While many adults and tourists are strolling Magazine Street or attending one of the many festivals, this time of year is the perfect chance for young children to enjoy the several green spaces in town. While parks and gardens are known for events and amenities, perhaps the best way to enjoy them is with a family picnic. As the school year winds down and the days start getting longer, it’s the perfect time to grab a few pounds of crawfish, some sandwiches or even just your favorite take-out dishes and head outside.

The best part about picnicking is that it can be as elaborate or as simple as you want. While you want to at least bring along bug spray and sunscreen (it is still sunny and spring after all), a ball and glove, some bubbles and any four-legged members of the family turn what (in my house) is often a rushed and crazy time leading up to the dinner hour into a quality time as a family.

While the Fly (technically called Audubon Riverview Park) can be crowded with university students and families in the spring, it’s far less visited on Monday through Wednesday evenings. Meanwhile, the very high level of the Mississippi River in recent weeks makes the views even more impressive. While there are a few tables nearby, you definitely want to pack a blanket and bug spray for this outing, but the views – particularly of the sunset – are well worth it.

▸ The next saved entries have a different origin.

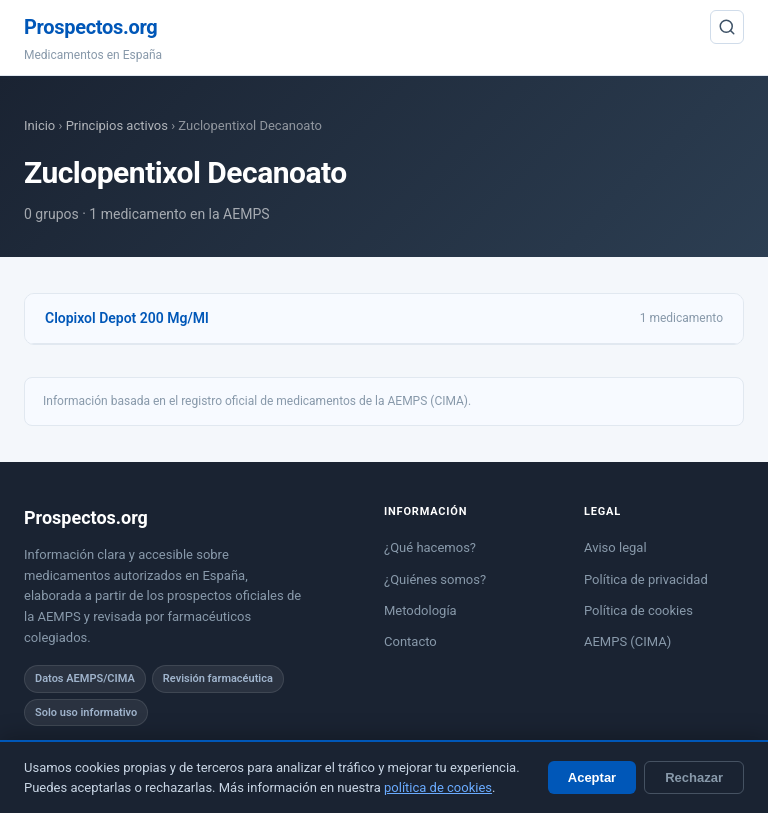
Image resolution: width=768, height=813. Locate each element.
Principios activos (117, 125)
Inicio (39, 125)
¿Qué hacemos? (430, 547)
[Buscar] (727, 27)
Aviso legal (615, 547)
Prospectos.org (90, 27)
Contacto (410, 641)
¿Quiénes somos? (435, 579)
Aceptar (592, 777)
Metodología (420, 610)
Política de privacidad (646, 579)
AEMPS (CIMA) (627, 641)
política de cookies (438, 787)
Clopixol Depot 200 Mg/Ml (127, 318)
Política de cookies (638, 610)
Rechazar (694, 777)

A list of places to picnic would of course be remiss if I didn’t mention both Audubon and City parks, which are large and expansive, offering picnic tables and shelters in case the impromptu outing gets interrupted by the pop-up rainstorms that typify the season (OK, let’s be honest, that typify New Orleans). The famous large oaks at both provide plenty of shade as the temperatures start warming up going into May. Meanwhile, both parks have ample playground equipment, and, in particular, Audubon’s new play structure designed with special-needs children in mind is worth a visit in itself.

For those of you that find yourself closer to the French Quarter, Woldenberg Park and Crescent Park are both great options. For food, grab a sandwich at one of the many stalls in the French Market (in my experience, they really appreciate and enjoy local business) and head either upriver or down to these sprawling riverfront spaces. Crescent Park boasts a large shaded patio, but there are lots of benches and spaces to explore. While Woldenberg doesn’t have many tables, there are plenty of benches and steps to sit on. When the weather is very warm, kids can run through the ground-level fountain outside the aquarium to cool off.

While I’ve chosen to focus this article on Uptown and Downtown, I’ve only scratched the surface of the amount of parks in this city. It is a rare and fortunate thing to have so much green space in an urban setting, so get out there and enjoy the closest one to you before we hit the dog days of summer.

 

Just the Facts …

Parks:
Most of the parks in this city close at sunset, which is between 6 p.m. and 7 p.m. in May. Check out social media and websites in case events are planned in your favorite spots.

Favorite Places to grab a Picnic Dinner:
Rouses (4500 Tchoupitoulas St.) and Big Fisherman (3301 Magazine St.) have crawfish daily throughout the season.

Tasty sandwiches Uptown can be found at Gracious Bakery (2854 St. Charles Ave.) and Stein’s Deli (2207 Magazine St.).

If you’re downtown, my favorite French Market stall for sandwiches is Alberto’s Cheese and Wine Bistro. They make a mean grilled cheese that will please your pickiest eater. Check out FrenchMarket.org for kid events as well.